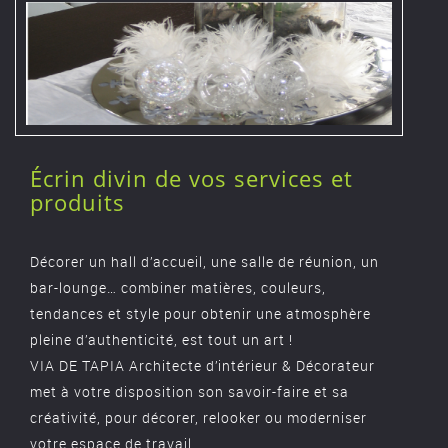
Écrin divin de vos services et
produits
Décorer un hall d’accueil, une salle de réunion, un
bar-lounge… combiner matières, couleurs,
tendances et style pour obtenir une atmosphère
pleine d’authenticité, est tout un art !
VIA DE TAPIA Architecte d’intérieur & Décorateur
met à votre disposition son savoir-faire et sa
créativité, pour décorer, relooker ou moderniser
votre espace de travail.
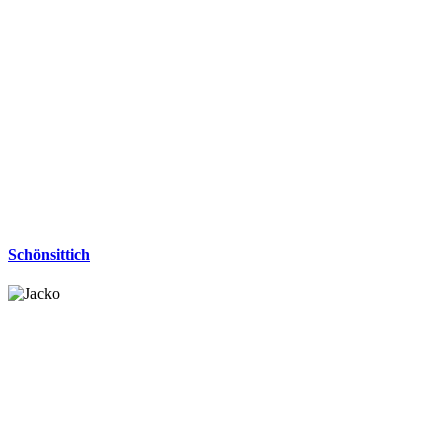
Schönsittich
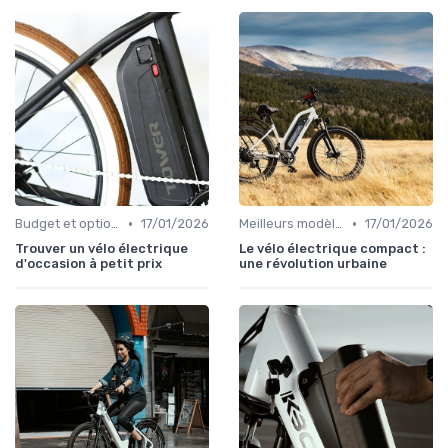
•
•
Budget et options de financement
17/01/2026
Meilleurs modèles et marques
17/01/2026
Trouver un vélo électrique
Le vélo électrique compact :
d'occasion à petit prix
une révolution urbaine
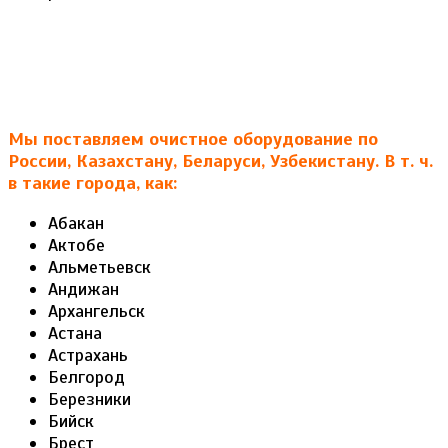
Мы поставляем очистное оборудование по
России, Казахстану, Беларуси, Узбекистану. В т. ч.
в такие города, как:
Абакан
Актобе
Альметьевск
Андижан
Архангельск
Астана
Астрахань
Белгород
Березники
Бийск
Брест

────

Reproduce each line from the records that contains the word "pour".

tendances et style pour obtenir une atmosphère
créativité, pour décorer, relooker ou moderniser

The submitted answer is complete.